PONTIANAK – Upaya menekan aktivitas bermain layangan yang dinilai membahayakan keselamatan masyarakat terus dilakukan Pemerintah Kota Pontianak.
Melalui operasi penertiban yang digelar di sejumlah lokasi di Kecamatan Pontianak Utara, Satuan Polisi Pamong Praja (Satpol PP) kembali mengamankan puluhan layangan beserta perlengkapan pendukungnya.
Penertiban yang berlangsung pada Sabtu (6/6/2026) sore itu menyasar sejumlah kawasan yang selama ini dikenal sebagai lokasi aktivitas bermain layangan. Kegiatan tersebut merupakan bagian dari langkah berkelanjutan dalam menjaga ketenteraman dan ketertiban umum di Kota Pontianak.

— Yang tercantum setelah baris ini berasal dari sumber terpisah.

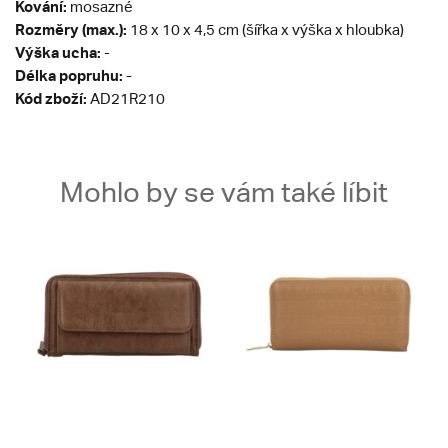
Kování:
mosazné
Rozměry (max.):
18 x 10 x 4,5 cm (šířka x výška x hloubka)
Výška ucha:
-
Délka popruhu:
-
Kód zboží:
AD21R210
Mohlo by se vám také líbit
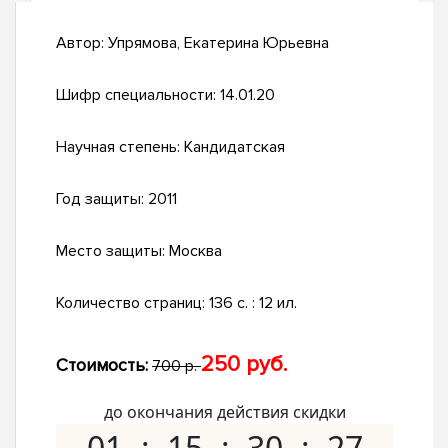
Автор:
Упрямова, Екатерина Юрьевна
Шифр специальности:
14.01.20
Научная степень:
Кандидатская
Год защиты:
2011
Место защиты:
Москва
Количество страниц:
136 с. : 12 ил.
250 руб.
Стоимость:
700 р.
до окончания действия скидки
01
15
30
26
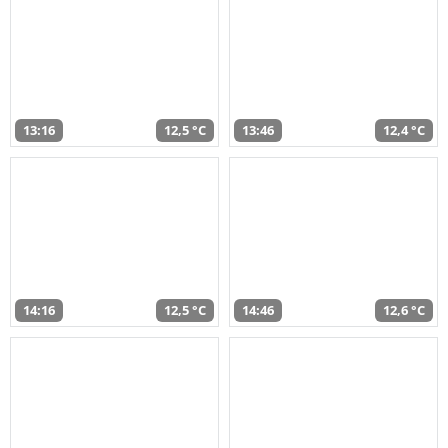
13:16
12,5 °C
13:46
12,4 °C
14:16
12,5 °C
14:46
12,6 °C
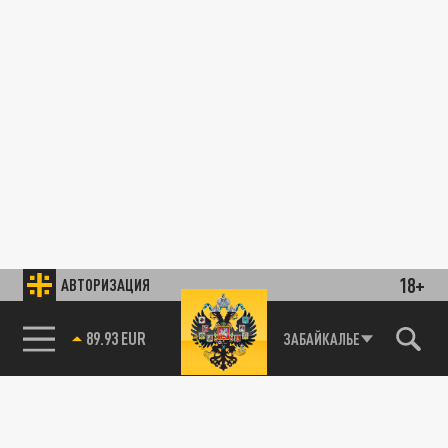
18+
АВТОРИЗАЦИЯ
89.93 EUR
ЗАБАЙКАЛЬЕ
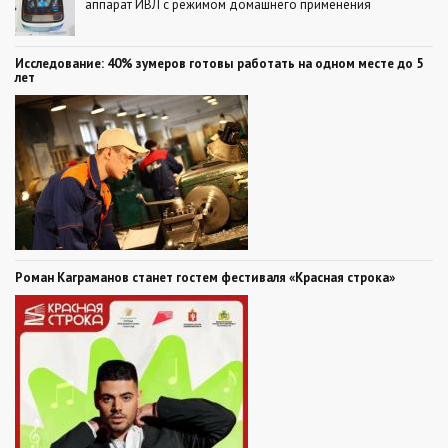
аппарат ИВЛ с режимом домашнего применения
Исследование: 40% зумеров готовы работать на одном месте до 5
лет
Роман Каграманов станет гостем фестиваля «Красная строка»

Kepala Satpol PP Kota Pontianak, Ahmad Sudiyantoro, menegaskan bahwa operasi dilakukan sebagai bentuk pencegahan terhadap potensi kecelakaan yang dapat ditimbulkan oleh tali layangan. Menurutnya, sejumlah insiden yang pernah terjadi menjadi alasan kuat bagi pemerintah untuk terus melakukan pengawasan dan penertiban.
Sebanyak 20 personel gabungan diterjunkan dalam operasi tersebut. Tim menyisir sejumlah ruas jalan, di antaranya Jalan Gusti Situt Mahmud, Jalan Parwasal, Jalan Harun II, Jalan Budi Utomo, dan Jalan Sultan Hamid II.
Dari hasil penyisiran, petugas berhasil mengamankan 60 layangan, sembilan gulungan benang, tiga tegek, serta satu tas berisi layangan. Barang-barang tersebut ditemukan di beberapa lokasi berbeda dengan temuan terbanyak berada di kawasan Jalan Harun II.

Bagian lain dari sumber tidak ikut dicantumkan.